Why live in a place where you don't know your neighbors, then? Isn't that depressing in and of itself? In an ideal world, your friends would become your neighbors and people would move closer to the people they love, to make "love your neighbor" easier.
Scarcity and anisotropic distribution of resources? Dynamism of your lifetime requirements? Also, some age old sentiment that is encoded in the "keep your friends close and your enemies closer" adage? That would be my 3 guesses for most signifigant contributors.
Also, I would think scarcity, in this climate of supply chain interruption, would favor the spread out places.. where my supply chain is in my back yard, if I'm a farmer, whereas the city needs to funnel much into a greedy-little area.
And when you say "resources", again, you must not be talking about love, which is what most people truly want, when they earn their money. My earlier sentiment of wanting to live near friends, this makes the "love" resource much more plentiful.
Perhaps city folks just don't understand it.
"But if we have food and clothing, we will be content with these" 1 Timothy 6:8
He goes on... 9-11
"9Those who want to be rich, however, fall into temptation and become ensnared by many foolish and harmful desires that plunge them into ruin and destruction. 10For the love of money is the root of all kinds of evil. By craving it, some have wandered away from the faith and pierced themselves with many sorrows. 11But you, O man of God, flee from these things and pursue righteousness, godliness, faith, love, perseverance, and gentleness."
There is something greater than the age. The new dynamism is one of taking the lessons learned in the cities back to the homelands and distributing the gold ( like slaying a dragon ). Sure, I went to the city when I was cutting my teeth, but now I bring business back to my hometown. In a remote world ( and in a corona virus world ), this makes more sense.
I see the charm of Chesterton's favourite rhetorical judo. But we have learned many hard lessons about the cost of losing the documentation. We should charge the man with the duty of looking up the purpose of the fence in the archive, and finding the date that the purpose ceased to hold.

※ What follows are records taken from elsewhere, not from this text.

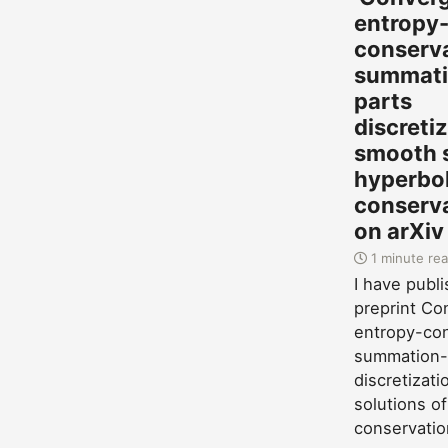
entropy
conserv
summati
parts
discreti
smooth s
hyperbol
conserva
on arXiv
1 minute re
I have publ
preprint Co
entropy-con
summation-
discretizat
solutions of
conservatio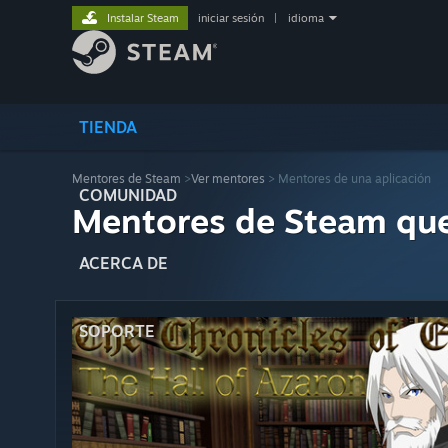
Instalar Steam
iniciar sesión
|
idioma
TIENDA
Mentores de Steam
>
Ver mentores
> Mentores de una aplicación
COMUNIDAD
Mentores de Steam qu
ACERCA DE
SOPORTE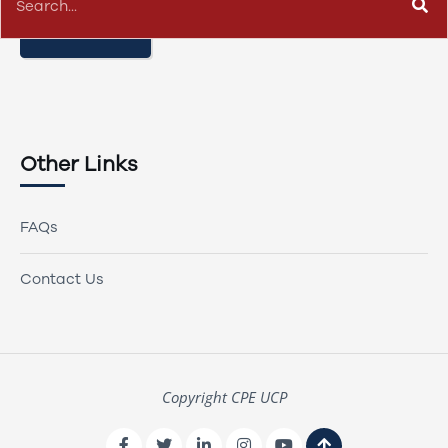
CONTACT US
Other Links
FAQs
Contact Us
Copyright CPE UCP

We should go further and invent the conservatism of the archive. When we contemplate changing the rules of society, the archive needs to contain more than just the justification of the new rules, analogous to the purpose of the fence. The defeated opposition must also have their place in the records.
Write down your rules. Write down why you have chosen them. Write down what your critics say will go wrong. Write down what your critics say we should do instead. Keep it all safe in the archive for 100 years.
When things don't go according to plan, dig through the archive. Did you stick to your rules? Really? In a way that is faithful to the reasons why they were supposed to work? What about the critics? Did things go wrong in the way that they predicted, or in some other way?
If the critics predicted the exact way that things would go wrong, they win. Dig out their suggestions and give them a try. If the critics predicted different screw-ups than actually happened, cry. Nobody knows anything. But at least you have an archive. What it was like. What people thought. How it actually turned out. That is a basis for working out what to do next.